Take the time to find out more about a suitable asset allocation and read a good book about investing. This will give you more confidence to stick to your plan for the long-term.

Fine detail

  • You can only open one stocks and shares ISA and one cash ISA every financial year (that’s April 6 – April 5) but you can switch any of your ISAs from one provider to another as often as you like without compromising your current allowance.
  • Whatever you do, don’t withdraw money from your cash ISA to put it in the stocks and share ISA yourself. That’s a major blunder because once you withdraw money from an ISA, it loses the protection of the wrapper. Moving it into a new shares ISA will then count as part your annual allowance. Always use a transfer form. Funds that are properly transferred never leave ISA protection, and do not count as new money from your annual allowance.
  • If you convert a current-year cash ISA into a stocks and shares ISA then you can open yet another cash ISA in the same year and fill it with the remainder of your allowance. It’s as if the old cash ISA never existed! Effectively it’s re-designated as a stocks and shares ISA once you transfer.
  • You must switch your current ISA whole, but previous year’s ISAs can be split apart. So if you only want to dip your toe into share investing, you can decide exactly how much you want to transfer from yesteryear cash ISAs into the stocks and shares variety.

NISA to see you

Until July 1 you can’t put more than £5,940 in a cash ISA or more than £11,880 in a stocks and shares ISA, or more than £5,940 in your stocks and shares ISA if you’ve maxed out your cash ISA as well.

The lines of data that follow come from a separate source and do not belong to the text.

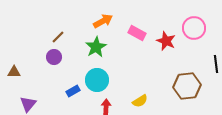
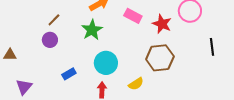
cyan circle: (97, 80) -> (106, 63), moved
brown hexagon: (187, 86) -> (160, 58), moved

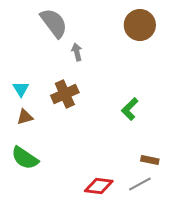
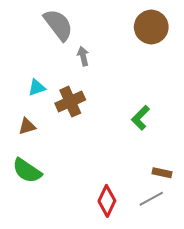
cyan triangle: (21, 89) -> (37, 87), moved, turned 42
red diamond: (99, 186) -> (107, 201), turned -72

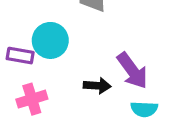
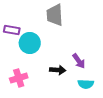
purple rectangle: (20, 56) -> (12, 30), moved
purple arrow: (132, 71) -> (79, 61), size x0.7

But from July 1 the New ISA (NISA) comes into play and the annual ISA allowance jacks up to £15,000 per year.

With NISAs, your money can be held in any combination of cash or investments.

  • You can transfer cash into stocks and shares.
  • Or move stocks and shares into cash.
  • Or hold both assets in the same ISA if the provider allows it.

NISA allowance combinations

Final thoughts

Private investors often think of their cash ISAs as separate from their other investing activity, but this doesn’t make much sense. Emergency funds aside, if you stay in cash for a lengthy period then count this against the fixed income portion of your asset allocation.

Beware that brokers currently pay a next-to-nothing rate of interest on cash holdings, if you’re lucky. This may eventually change in the new NISA era, but we’re not holding our breath for any imminent generosity from brokers.

Also beware that brokers like to chuck a handful of marbles beneath the toes of consumer mobility by charging transfer fees to let you leave. £25 per holding in your ISA is common.

Finally, it’s worth knowing that the compensation limit for stocks and shares is £50,000 if your broker fails, not £85,000 as with cash.

Sadly, there’s a lot to think about when transferring a cash ISA to a stocks and shares ISA. But the truth is that if you’re sick of earning pitiful rates of interest on your money in the bank, there’s no reward without risk and a bit of effort.